Ha inizio la pratica oltremodo barocca della constatazione amichevole dell'integrità della busta proveniente da Roma: il presidente armeggia attentamente controllato da quattro di noi, una collega delegata della Preside, quattro studenti. Ci sono meno controlli – e sicuramente meno delegati di lista – in un seggio elettorale. I ragazzi palpano la busta, ne constatano amichevolmente l'integrità, dopodiché il presidente opera un taglio netto nell'angolo in alto a destra. Dalla busta escono altre due buste. Qualcuno, per stemperare la tensione, fa battute imitando la voce di Mike Bongiorno. Ridono un po' tutti, ma non c'è scelta: una busta contiene i temi, l'altra la prova di matematica (i Carabinieri, solerti, se la riprendono e sgommano via, per riportarla l'indomani e far ricominciare la manfrina). Nuovi palpeggiamenti, constatazioni, tagli. Compaiono, finalmente, i fogli. Sono nove. Ci si butta alla fotocopiatrice. Si inizia a fotocopiare alle 8.30, si finisce quaranta minuti dopo. Intanto i ragazzi friggono. La collega Guia, interna di italiano dell'altra sezione, getta un occhio, sbianca, si mette le mani nei capelli biondi come nemmeno Sheva dopo aver sbagliato l'ultimo rigore a Istanbul.

Fantozzianamente, la voce si diffonde in un baleno. Contrariamente alla cosa di Zoff che segna di testa su calcio d'angolo, è tutto vero: "Cazzo, Dante". Per i commenti seri, rimando a quanto già scrissi due anni fa. Noto solo che Moratti e Fioroni risultano allacciati nel tango, alla faccia di tutto l'allafacciabile.
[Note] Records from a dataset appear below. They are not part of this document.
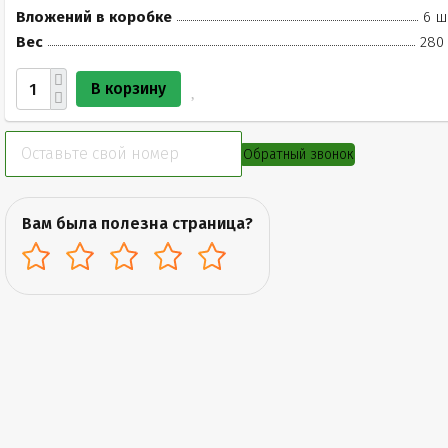
Вложений в коробке
6 ш
Вес
280 
В корзину
Обратный звонок
Вам была полезна страница?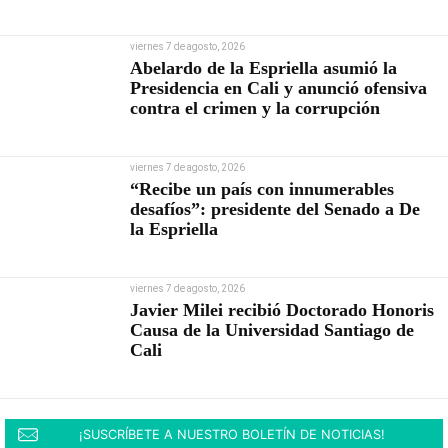
viernes 7 de agosto, 2026
Abelardo de la Espriella asumió la
Presidencia en Cali y anunció ofensiva
contra el crimen y la corrupción
viernes 7 de agosto, 2026
“Recibe un país con innumerables
desafíos”: presidente del Senado a De
la Espriella
viernes 7 de agosto, 2026
Javier Milei recibió Doctorado Honoris
Causa de la Universidad Santiago de
Cali
¡SUSCRÍBETE A NUESTRO BOLETÍN DE NOTICIAS!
Il resto fila via liscio e sorprendentemente fresco. A metà mattinata, il collega Anerio – il filosofo interno dell'altra sezione nonché decano della classe di concorso A037 di tutta la provincia di Piacenza – passa a raccattare un euro da ogni commissario interno per poter mandare la signora bidella Imara a comprare caffè e biscottini per tutti. La trovo un'idea di squisita civiltà e caccio l'euro senza battere ciglio. Nel giro di mezz'ora, un meraviglioso profumo di caffè fatto con la moka si diffonde per tutto l'open space e tre minuti dopo due gigantesche caffettiere vengono portate ai due estremi del corridoio dove troneggiano i commissari. I biscottini sono un trionfo di cioccolato. Fogli protocollo e verbali risulteranno macchiati di strisce marroncine.

Me ne vado a metà mattina. Mentre mi dirigo verso l'auto faccio mente locale al fatto che Matteo non ha chiesto di uscire. In serata mi telefona la collega Elena, quella di italiano della mia commissione, per dirmi cose. Prima di salutarmi, mi dice che non è uscito nemmeno dopo. Sei ore seduto al suo banco, chino sull'elaborato. Altro che Lourdes o Imodium: avete problemi di colite? Iscivetevi all'esame di Stato.

P.S.: in effetti, non è uscito il tema sul gande Milan, né quello sul senso dei bovini per la musica. Sarà per la prossima volta.